April 21, 2009
How will the New Acropolis Museum affect Athens
This article looks at the effects that the New Acropolis Museum will have on the area surrounding it – & why some Athenians are pleased with it while others are not.
From:
Financial Times
Acropolis now
By Kerin Hope
Published: April 18 2009 01:10 | Last updated: April 18 2009 01:10Lights blaze after dark in the glass-and-concrete galleries of the new museum at the foot of the Acropolis hill as curators work overtime to prepare for its long-awaited opening on June 20.
Architect Bernard Tschumi’s pared-down rectangular block, with a top-floor space for the Parthenon frieze that mirrors the dimensions and orientation of the famous classical temple, is already an Athens landmark. About 1m tourists are expected to pass through its doors every year but the Swiss-born Tschumi and his Greek associate Michael Photiadis are keen for the new Acropolis museum to attract local residents too. Along with an unparalleled collection of ancient sculpture, it offers cafés with a spectacular view, a bookshop, an auditorium and space for temporary exhibitions.

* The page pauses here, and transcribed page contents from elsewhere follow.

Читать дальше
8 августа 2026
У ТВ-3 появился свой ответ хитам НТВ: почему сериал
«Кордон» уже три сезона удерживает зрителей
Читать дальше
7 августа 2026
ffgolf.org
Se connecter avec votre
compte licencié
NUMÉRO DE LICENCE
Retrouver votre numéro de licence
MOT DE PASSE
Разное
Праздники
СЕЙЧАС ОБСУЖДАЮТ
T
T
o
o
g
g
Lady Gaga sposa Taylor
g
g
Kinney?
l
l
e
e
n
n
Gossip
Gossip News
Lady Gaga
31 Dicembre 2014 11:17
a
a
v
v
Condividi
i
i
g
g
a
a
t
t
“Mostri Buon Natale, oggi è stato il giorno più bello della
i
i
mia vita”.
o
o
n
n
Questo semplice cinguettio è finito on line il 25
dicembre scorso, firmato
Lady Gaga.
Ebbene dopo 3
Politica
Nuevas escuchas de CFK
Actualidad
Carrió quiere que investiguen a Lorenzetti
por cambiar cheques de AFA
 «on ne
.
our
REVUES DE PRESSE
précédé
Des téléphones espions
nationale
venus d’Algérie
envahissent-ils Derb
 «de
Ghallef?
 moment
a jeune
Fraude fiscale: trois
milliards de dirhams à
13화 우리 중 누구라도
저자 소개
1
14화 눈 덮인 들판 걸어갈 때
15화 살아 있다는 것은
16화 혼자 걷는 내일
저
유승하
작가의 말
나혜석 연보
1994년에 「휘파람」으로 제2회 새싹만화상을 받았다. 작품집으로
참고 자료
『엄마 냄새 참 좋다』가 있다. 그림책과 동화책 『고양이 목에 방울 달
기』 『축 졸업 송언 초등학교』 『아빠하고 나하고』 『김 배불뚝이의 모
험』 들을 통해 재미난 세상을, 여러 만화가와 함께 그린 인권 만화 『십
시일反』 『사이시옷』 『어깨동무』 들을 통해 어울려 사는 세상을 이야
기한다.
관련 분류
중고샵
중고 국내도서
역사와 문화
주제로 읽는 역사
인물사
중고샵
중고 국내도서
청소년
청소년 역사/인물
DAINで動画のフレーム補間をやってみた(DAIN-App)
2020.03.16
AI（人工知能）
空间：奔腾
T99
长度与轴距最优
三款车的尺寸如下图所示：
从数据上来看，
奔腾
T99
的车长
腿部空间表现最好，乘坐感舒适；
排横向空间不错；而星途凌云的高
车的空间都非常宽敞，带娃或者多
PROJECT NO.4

Yet the building divides Athenians. Many people are shocked by the contrast its gleaming bulk makes with the austere neo-classical mansions along neighbouring Dionysiou Areopagitou street. On the other hand, the museum’s presence, along with a pedestrian walkway curving around the base of the rocky hill, is accelerating the gentrification of rundown city neighbourhoods to the west and north.Katerina Samaropoulou, an Athens estate agent who specialises in properties with a view of the Acropolis, says prices in the historic centre have risen 40 per cent in the past four years. “They’ve flattened this year but haven’t come down,” she says.
The buyers are mostly Greeks who have lived abroad and a few foreigners who like the idea of living near one of Europe’s great architectural monuments.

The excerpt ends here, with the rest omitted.